This repository contains source code necessary to reproduce the results presented in the paper Joint Embedding of Words and Labels for Text Classification (ACL 2018):
@inproceedings{wang_id_2018_ACL,
title={Joint Embedding of Words and Labels for Text Classification},
author={Guoyin Wang, Chunyuan Li, Wenlin Wang, Yizhe Zhang, Dinghan Shen, Xinyuan Zhang, Ricardo Henao, Lawrence Carin},
booktitle={ACL},
year={2018}
}
Comparison Illustration of proposed LEAM with traditional methods for text sequence representations
There are four steps to use this codebase to reproduce the results in the paper.
- Dependencies
- Prepare datasets
- Training
- Training on standard dataset
- Training on your own dataset
- Reproduce paper figure results
This code is based on Python 2.7, with the main dependencies being TensorFlow==1.7.0 and Keras==2.1.5. Additional dependencies for running experiments are: numpy
, cPickle
, scipy
, math
, gensim
.
We consider the following datasets: Yahoo, AGnews, DBPedia, yelp, yelp binary. For convenience, we provide pre-processed versions of all datasets. Data are prepared in pickle format. Each .p
file has the same fields in same order: train text
, val text
, test text
, train label
, val label
, test label
, dictionary
and reverse dictionary
.
Datasets can be downloaded here. Put the download data in data directory. Each dataset has two files: tokenized data and corresponding pretrained Glove embedding.

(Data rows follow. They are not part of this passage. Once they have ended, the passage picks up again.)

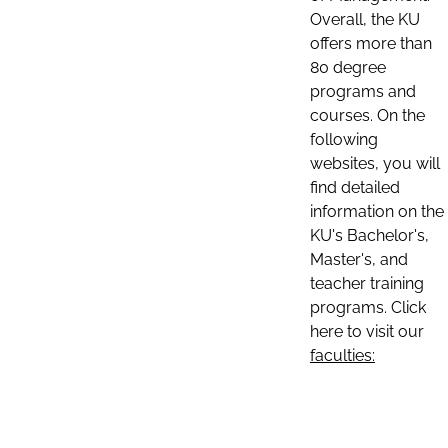
Overall, the KU
offers more than
80 degree
programs and
courses. On the
following
websites, you will
find detailed
information on the
KU's Bachelor's,
Master's, and
teacher training
programs. Click
here to visit our
faculties:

To run your own dataset, please follow the code in preprocess_yahoo.py
to tokenize and split train/dev/test datsset. To build pretrained word embeddings, first download Glove word embeddings and then follow glove_generate.py
.
1. Training on standard dataset
To run the test, use the command python -u main.py
. The default test is on Yahoo dataset. To run other default datasets, change the [Option class
] attribute dataset to corresponding dataset name. Most the parameters are defined in the Option class
part.
Jupyter notebooks in plots
folders are used to reproduce paper figure results.
Note that without modification, we have copyed our extracted results into the notebook, and script will output figures in the paper. If you've run your own training and wish to plot results, you'll have to organize your results in the same format instead.